PROBLEM -> Output should begin at the line holding "gemeubileerd" and end at the last line of the entries; print those lines verbatim and no others.

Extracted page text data

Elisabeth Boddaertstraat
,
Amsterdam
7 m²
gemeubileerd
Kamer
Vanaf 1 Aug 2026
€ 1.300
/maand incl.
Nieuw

ANSWER TO THIS PROBLEM ->
gemeubileerd
Kamer
Vanaf 1 Aug 2026
€ 1.300
/maand incl.
Nieuw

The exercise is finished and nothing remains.